Shahristani also talks a very good game when it comes to dealing with major international oil companies.  One recent Reuters article described him as “hell-bent on moving swiftly to lure foreign cash to rebuild and power the country’s economy.”

[Still think Right Zionists have been disappointed by Sistani?]

Does the move also represent something of a snub for Abdul Aziz al-Hakim and his Supreme Council for the Islamic Revolution in Iraq (SCIRI), also at the hands of Sistani?

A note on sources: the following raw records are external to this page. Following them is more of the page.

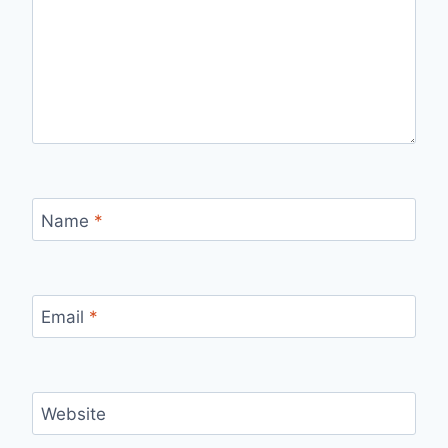
Name
*
Email
*
Website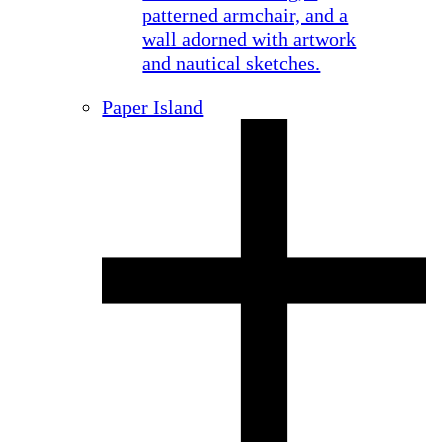
Paper Island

In a recent Associated Press interview, Hakim once again reiterated his commitment to regional autonomy for southern Iraqi Shiites:

Al-Hakim also said parliament should forge ahead with the establishment of a federal system in Iraq that would include a southern Shiite province.

“We need to legislate the mechanism and the rules inside in the parliament and that is supposed to take place in the coming few weeks.

Establishing such a Shiite federal region will entail an amendment to the constitution and approval in a referendum.

That province would resemble the northern Kurdish region. Sunni Arabs could wind up squeezed into Baghdad and Iraq’s western provinces. Many Sunnis fear that federalism will lead to the breakup of the country.

True enough, centralized control of oil and gas resources might mollify some Sunnis.  But it also threatens to anger Shiites like Hakim and independence-minded Kurds.

For what it is worth, Sadr will be pleased if parliament ultimately approves a centralizing hydrocarbon law.  As I discussed some time ago, Sadr is adamantly opposed to regional autonomy.  Nevertheless, recent reports suggest that Maliki may use an upcoming “cabinet reshuffle” to distance himself from Sadr.

If there is an Iraqi government, it would seem to be run by Grand Ayatollah Sistani.